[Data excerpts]
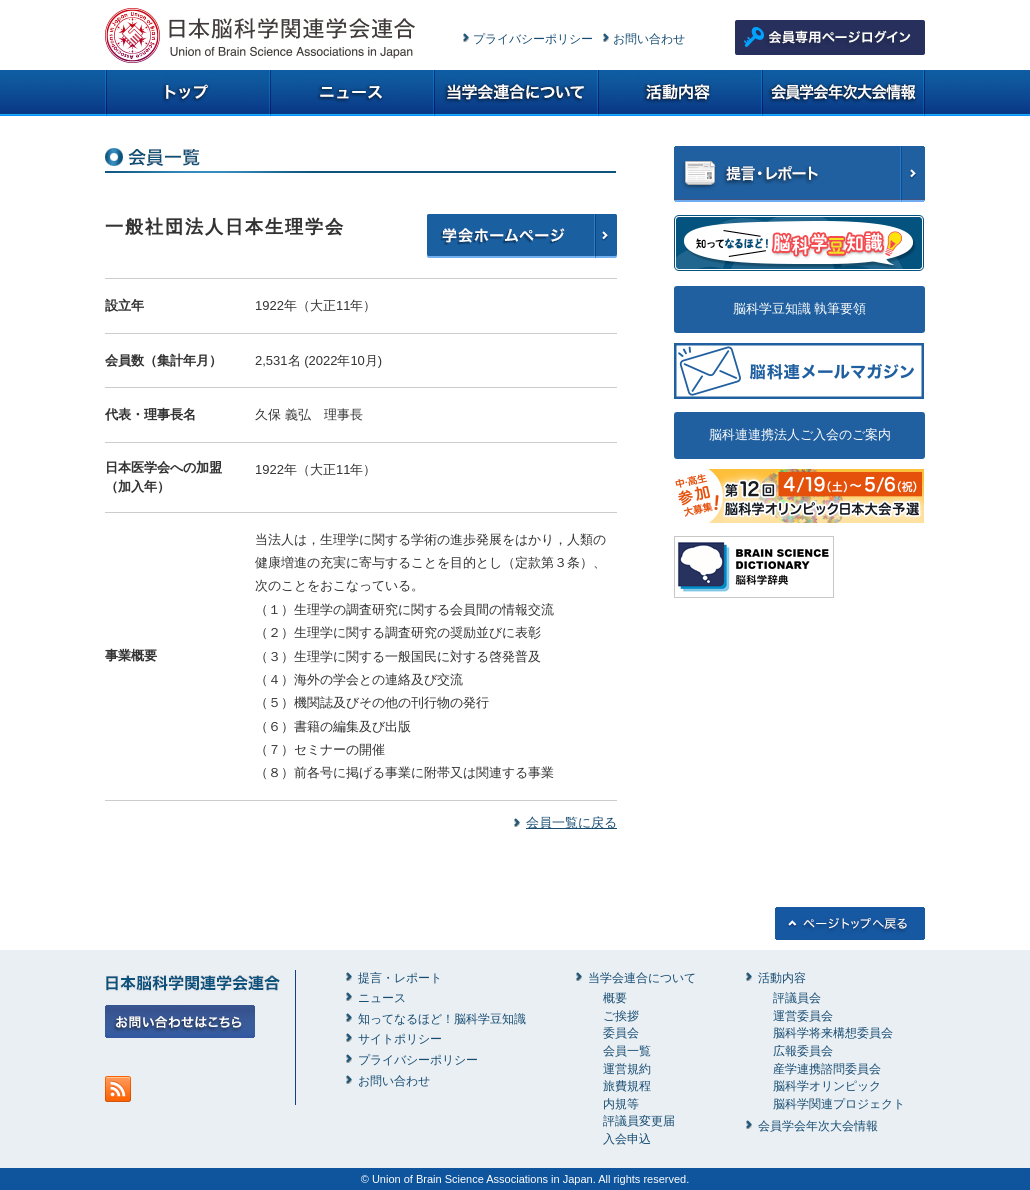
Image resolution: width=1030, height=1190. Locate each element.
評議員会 (797, 998)
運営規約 (627, 1069)
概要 (615, 998)
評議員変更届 (639, 1121)
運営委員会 (803, 1016)
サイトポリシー (400, 1039)
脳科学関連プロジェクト (839, 1104)
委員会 (621, 1033)
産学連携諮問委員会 (827, 1069)
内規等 (621, 1104)
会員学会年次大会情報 (818, 1126)
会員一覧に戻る (571, 822)
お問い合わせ (649, 39)
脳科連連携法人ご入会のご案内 (800, 434)
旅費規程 (627, 1086)
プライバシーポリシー (533, 39)
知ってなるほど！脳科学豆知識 (442, 1019)
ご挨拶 (621, 1016)
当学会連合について (642, 978)
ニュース (382, 998)
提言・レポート (400, 978)
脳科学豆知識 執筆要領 (800, 308)
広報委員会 (803, 1051)
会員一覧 (627, 1051)
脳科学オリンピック (827, 1086)
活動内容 (782, 978)
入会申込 (627, 1139)
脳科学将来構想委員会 (833, 1033)
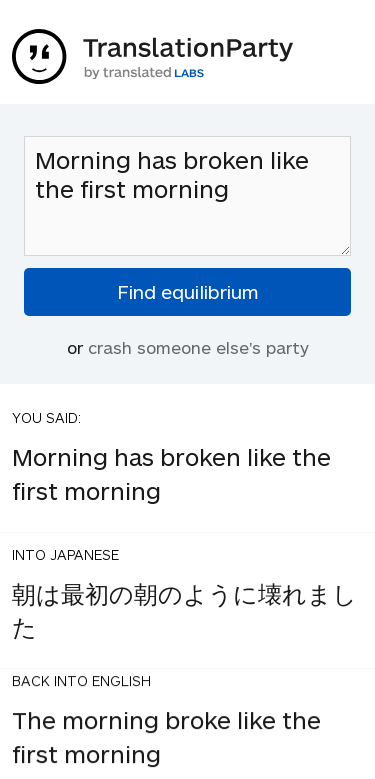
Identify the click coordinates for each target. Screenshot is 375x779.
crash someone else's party (198, 347)
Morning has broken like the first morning (187, 196)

◆ **WHAT TO DO**
Where in the records does the string "each" appear? Copy every line that has it.

◆ **EXERCISE RESPONSE**
Image resolution: width=1030, height=1190. Locate each element.
Identify the click coordinates for each target. Screenshot is 375x779.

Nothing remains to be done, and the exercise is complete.